KANDAHAR, Afghanistan - Whether service members are on their first or fourth deployment, work related or personal stressors can take a toll on their well-being.

However, with the expertise of Capt. Kelly Drake and Sgt. Kert Lang, behavioral health team for the 2nd Infantry Brigade Combat Team, 4th Infantry Division, service members at Kandahar Airfield have a resource to help mitigate stressors that may arise.

"We conduct stress management, suicide prevention, grief and loss, trauma event management, reintegration and leader professional training for all of the (Kandahar Airfield) community, which includes Soldiers, Airmen, Sailors, civilians and (Department of Defense) contractors," said Drake.

The training provides a way for service members to voice their opinions or concerns without having to schedule counseling sessions with the behavioral health team, according to Drake.

"The more we train to prepare for missions, the more we are able to adapt to new situations and environments," said Drake. "However, those transitions in our life can have an effect on personal life issues and it's important to stay resilient and know how to handle those situations properly."

The Soldiers of the 30th Combat Sustainment Support Battalion, Tennessee National Guard, recently sought the help of Drake and Lang to assist with their upcoming Family reintegration.

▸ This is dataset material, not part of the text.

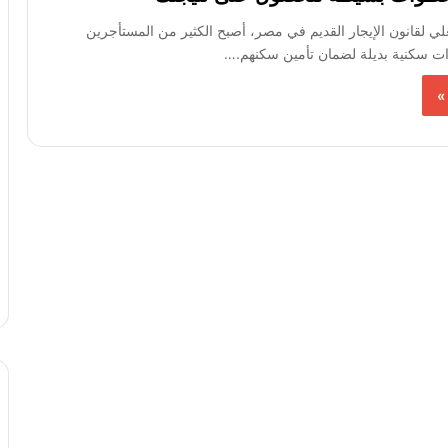
علي لقانون الإيجار القديم في مصر، أصبح الكثير من المستأجرين
ت سكنية بديلة لضمان تأمين سكنهم.…
»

"We had six first time deployers in our unit," said Sgt. 1st Class David Winstead, personnel section noncommissioned officer in charge for the 30th CSSB. "We wanted to emphasize that although they have been able to stay in contact with their Families during their time here, there will still be difficulties getting back into the rhythm of things when they get home."

Winstead, who has two previous deployments, said even for experienced NCOs the training was helpful.

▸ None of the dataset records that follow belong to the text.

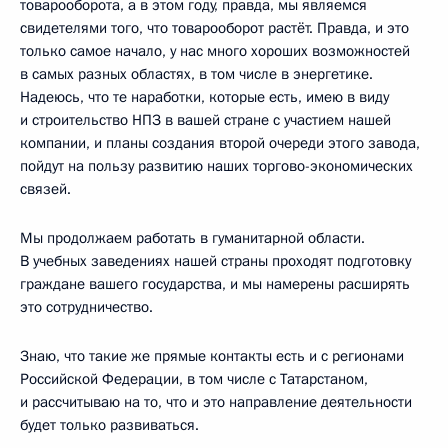
товарооборота, а в этом году, правда, мы являемся
свидетелями того, что товарооборот растёт. Правда, и это
только самое начало, у нас много хороших возможностей
в самых разных областях, в том числе в энергетике.
Надеюсь, что те наработки, которые есть, имею в виду
и строительство НПЗ в вашей стране с участием нашей
компании, и планы создания второй очереди этого завода,
пойдут на пользу развитию наших торгово-экономических
связей.
Мы продолжаем работать в гуманитарной области.
В учебных заведениях нашей страны проходят подготовку
граждане вашего государства, и мы намерены расширять
это сотрудничество.
Знаю, что такие же прямые контакты есть и с регионами
Российской Федерации, в том числе с Татарстаном,
и рассчитываю на то, что и это направление деятельности
будет только развиваться.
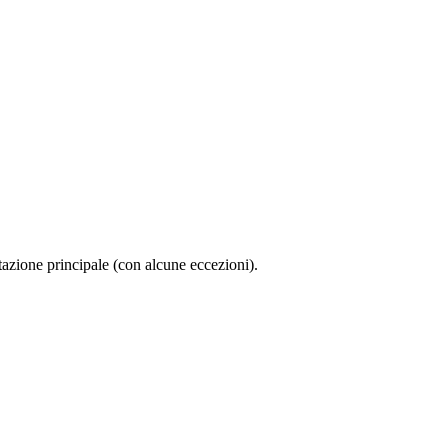
tazione principale (con alcune eccezioni).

"Each deployment has been different for me and each one gets harder," said Winstead. "I went from being single to being married to now having a wife and child, so (the training) helped me get an idea of what I should expect when I get back home."

Helping service members with stressors or understanding how to reengage with Family members is important to a Soldier's overall readiness, said Drake.

"The more we learn to take care of ourselves and learn to talk and take care of our Families back home, the more resilient we can be, to be able to stay in the fight," she said.

Winstead said it was reassuring to see the behavioral health team so engaged with the service members throughout the airfield.

"It's helpful to know that you have a team close by to help you with stress management, sleeping problems or to just someone to talk to that has the knowledge to help you resolve any issues or concerns you might be dealing with," said Winstead.